(Extracted page text data)
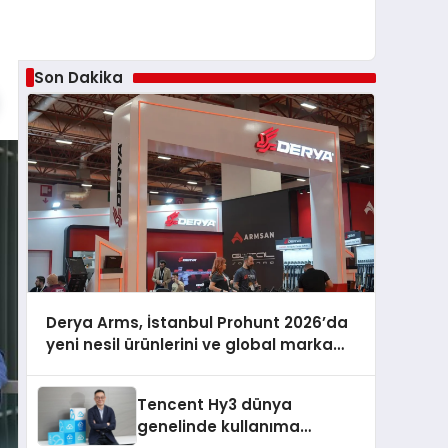
Son Dakika
Derya Arms, İstanbul Prohunt 2026’da
yeni nesil ürünlerini ve global marka
vizyonunu sergiledi
Tencent Hy3 dünya
genelinde kullanıma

__Your instructions__
Your answer must be the line holding "vizyonunu sergiledi" plus every later line to the end of the records, copied exactly.

__Answer to the exercise__
vizyonunu sergiledi
Tencent Hy3 dünya
genelinde kullanıma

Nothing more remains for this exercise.